WHAT IS NEEDED — Every line holding "dysku" should be copied from the records below.

Stored dataset items
++++

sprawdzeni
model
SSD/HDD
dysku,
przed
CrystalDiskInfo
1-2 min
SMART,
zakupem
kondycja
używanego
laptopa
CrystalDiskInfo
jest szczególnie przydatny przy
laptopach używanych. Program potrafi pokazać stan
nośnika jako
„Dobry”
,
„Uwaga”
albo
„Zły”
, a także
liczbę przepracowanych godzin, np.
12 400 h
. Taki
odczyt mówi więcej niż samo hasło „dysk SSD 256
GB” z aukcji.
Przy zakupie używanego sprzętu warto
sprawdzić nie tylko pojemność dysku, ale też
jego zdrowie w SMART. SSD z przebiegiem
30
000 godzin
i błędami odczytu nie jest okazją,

++++

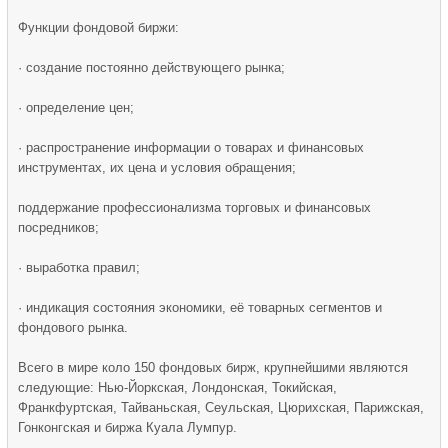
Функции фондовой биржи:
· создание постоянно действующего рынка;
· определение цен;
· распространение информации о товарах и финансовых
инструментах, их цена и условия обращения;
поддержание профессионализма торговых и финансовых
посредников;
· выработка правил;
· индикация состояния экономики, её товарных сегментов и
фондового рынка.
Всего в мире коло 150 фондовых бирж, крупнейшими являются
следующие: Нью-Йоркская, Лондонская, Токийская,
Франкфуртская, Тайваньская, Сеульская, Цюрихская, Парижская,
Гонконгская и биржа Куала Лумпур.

++++

EXPECTED OUTPUT —
dysku,
sprawdzić nie tylko pojemność dysku, ale też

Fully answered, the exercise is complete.